We are only five days into Mental Health Awareness Month, and I can already feel the weight bearing down on me. Setting a goal to write every day is a challenge while working full time, along with being a father and husband. Forcing myself to write some big epic essay every month made me forget the whole thesis behind my self-imposed challenge. To write from the heart and let the words flow from my brain to the keyboard. When I think of my writing and my dreams, I realize it has to come from the heart and soul before the mind.
I had this whole piece worked out for today about Cinco de Mayo and how commercialization has made it lose its true identity. Then I came up with a crazy idea of trying to tie it into a tech thing with artificial intelligence that I couldn’t even six degrees of Kevin Bacon my way out of. Instead, I’m sticking to my challenge and just creating something raw and unedited. That is what life really is at its core: raw, unedited, and unforgiving.

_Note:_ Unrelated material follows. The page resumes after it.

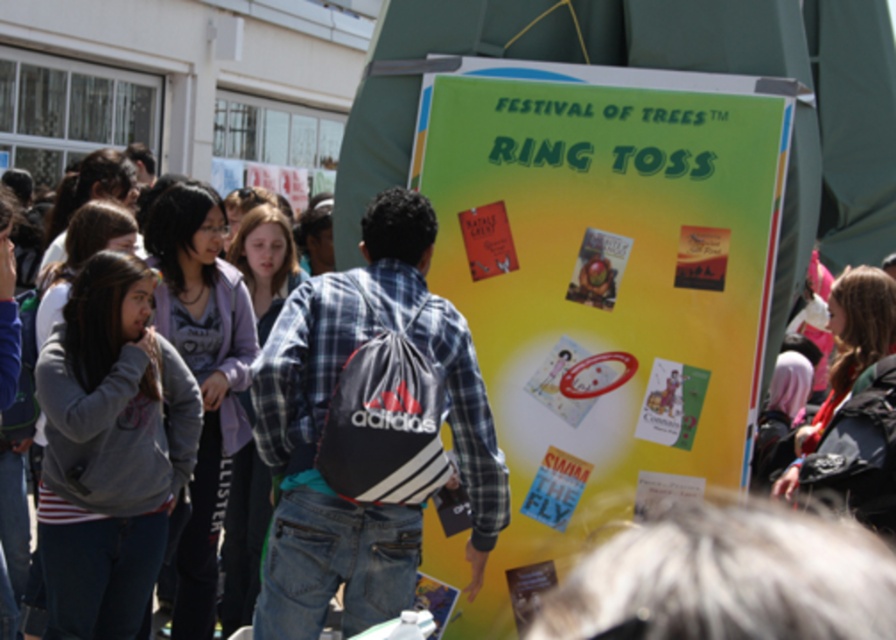 You are at the Festival of Trees and want to read the yellow paper poster at center. You notice a denim jacket at left nearby. Which direction should you move to reach the poster?

The yellow paper poster at center is to the right of the denim jacket at left, so you should move to your right to reach the poster.

You are standing at the center of the Festival of Trees event and see the bright yellow RING TOSS signboard. There is a gray fleece jacket at center. Can you determine if the point at coordinates (201, 378) falls on the gray fleece jacket at center?

Yes, the point at coordinates (201, 378) falls on the gray fleece jacket at center as stated in the description.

Ironically, that actually ties in nicely with Cinco de Mayo, which is actually a day to celebrate Mexican victory against France at the Battle of Puebla. It wasn’t the battle that won them independence, but they won against overwhelming odds. The day is about celebrating victory, even the smallest wins in the face of adversity. A symbol of resistance and resilience.
Sometime just continuing to fight, not for perfection or to win, is the best way to fight and win the battle. In the words of Tim Allen’s character in Galaxy Quest, “Never Give Up. Never Surrender.”